Graceful shutdown of nova-compute service fails

Bug #1433605 reported by Peter Zhurba
18
This bug affects 3 people
Affects Status Importance Assigned to Milestone
Mirantis OpenStack
Fix Released
High
Roman Podoliaka
6.0.x
Fix Released
High
Alex Ermolov
6.1.x
Fix Released
High
Roman Podoliaka
7.0.x
Won't Fix
Medium
MOS Nova
8.0.x
Won't Fix
Medium
MOS Nova
9.x
Won't Fix
Medium
MOS Nova

Bug Description

Upstream bug: https://bugs.launchpad.net/nova/+bug/1438183

When we try stop nova-compute service with TERM (-15) signal
and at the same time it is busy by "booting VM process". Service will be trying to complete task according https://blueprints.launchpad.net/nova/+spec/graceful-shutdown , so we expect that VM will be booted successful. But after some time (5 min) nova compute ends unsuccessful.

it was reproduced every time with boot-vm script in attachment on ubuntu environment deployed by fuel

  release: "6.0"
  api: "1.0"
  build_number: "58"
  build_id: "2014-12-26_14-25-46"

and

on custom 5.1 release

initctl stop wasn't used because it kill service with KILL (-9) signal after 3 sec.

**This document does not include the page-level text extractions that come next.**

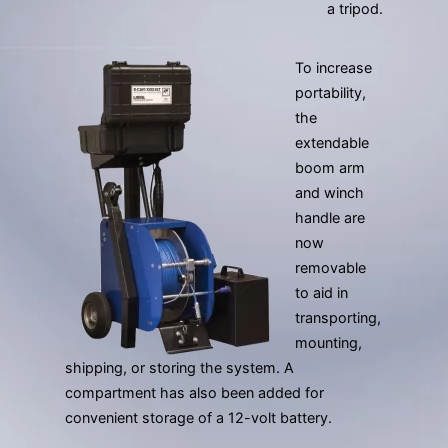
a tripod.
To increase
portability,
the
extendable
boom arm
and winch
handle are
now
removable
to aid in
transporting,
mounting,
shipping, or storing the system. A
compartment has also been added for
convenient storage of a 12-volt battery.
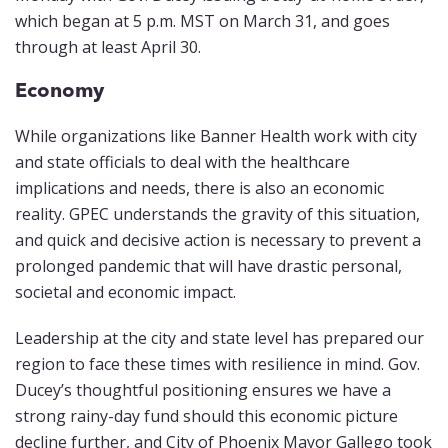
which began at 5 p.m. MST on March 31, and goes
through at least April 30.
Economy
While organizations like Banner Health work with city
and state officials to deal with the healthcare
implications and needs, there is also an economic
reality. GPEC understands the gravity of this situation,
and quick and decisive action is necessary to prevent a
prolonged pandemic that will have drastic personal,
societal and economic impact.
Leadership at the city and state level has prepared our
region to face these times with resilience in mind. Gov.
Ducey’s thoughtful positioning ensures we have a
strong rainy-day fund should this economic picture
decline further, and City of Phoenix Mayor Gallego took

Revision history for this message
Peter Zhurba (pzhurba) wrote :
Changed in mos:
assignee: nobody → MOS Nova (mos-nova)
tags: added: nova
Changed in mos:
status: New → Confirmed
importance: Undecided → Medium
milestone: none → 6.1
summary: - Graceful shutdown of nova-compute service fails.
+ Graceful shutdown of nova-compute service fails
description: updated
Revision history for this message
Michael Polenchuk (mpolenchuk) wrote :

We've got the following trace:
09:29:18 AUDIT nova.compute.manager [req-9cdbba9c-af3b-4845-9deb-c68bffe63d75 None] [instance: 7ea3e761-6b85-49db-8dcc-79f6f2286
df8] Starting instance...
09:29:18 INFO nova.openstack.common.service [-] Caught SIGTERM, exiting
...
09:29:37 INFO nova.compute.manager [-] [instance: 7ea3e761-6b85-49db-8dcc-79f6f2286df8] VM Started (Lifecycle Event)
09:29:37 INFO nova.compute.manager [-] [instance: 7ea3e761-6b85-49db-8dcc-79f6f2286df8] VM Paused (Lifecycle Event)
...
09:34:37 WARNING nova.virt.libvirt.driver [req-9cdbba9c-af3b-4845-9deb-c68bffe63d75 None] Timeout waiting for vif plugging callback for instance 7ea3e761-6b85-49db-8dcc-79f6f2286df8
09:34:37 INFO nova.compute.manager [-] [instance: 7ea3e761-6b85-49db-8dcc-79f6f2286df8] VM Stopped (Lifecycle Event)
09:34:38 INFO nova.virt.libvirt.driver [req-9cdbba9c-af3b-4845-9deb-c68bffe63d75 None] [instance: 7ea3e761-6b85-49db-8dcc-79f6f2286df8] Deleting instance files /var/lib/nova/instances/7ea3e761-6b85-49db-8dcc-79f6f2286df8
09:34:38 ERROR nova.compute.manager [req-9cdbba9c-af3b-4845-9deb-c68bffe63d75 None] [instance: 7ea3e761-6b85-49db-8dcc-79f6f2286df8] Instance failed to spawn
09:34:38 TRACE nova.compute.manager [instance: 7ea3e761-6b85-49db-8dcc-79f6f2286df8] Traceback (most recent call last):
09:34:38 TRACE nova.compute.manager [instance: 7ea3e761-6b85-49db-8dcc-79f6f2286df8] File "/usr/lib/python2.7/dist-packages/nova/compute/manager.py", line 1773, in _spawn
09:34:38 TRACE nova.compute.manager [instance: 7ea3e761-6b85-49db-8dcc-79f6f2286df8] block_device_info)
09:34:38 TRACE nova.compute.manager [instance: 7ea3e761-6b85-49db-8dcc-79f6f2286df8] File "/usr/lib/python2.7/dist-packages/nova/virt/libvirt/driver.py", line 2299, in spawn
09:34:38 TRACE nova.compute.manager [instance: 7ea3e761-6b85-49db-8dcc-79f6f2286df8] block_device_info)
09:34:38 TRACE nova.compute.manager [instance: 7ea3e761-6b85-49db-8dcc-79f6f2286df8] File "/usr/lib/python2.7/dist-packages/nova/virt/libvirt/driver.py", line 3745, in _create_domain_and_network
09:34:38 TRACE nova.compute.manager [instance: 7ea3e761-6b85-49db-8dcc-79f6f2286df8] raise exception.VirtualInterfaceCreateException()
09:34:38 TRACE nova.compute.manager [instance: 7ea3e761-6b85-49db-8dcc-79f6f2286df8] VirtualInterfaceCreateException: Virtual Interface creation failed
09:34:38 TRACE nova.compute.manager [instance: 7ea3e761-6b85-49db-8dcc-79f6f2286df8]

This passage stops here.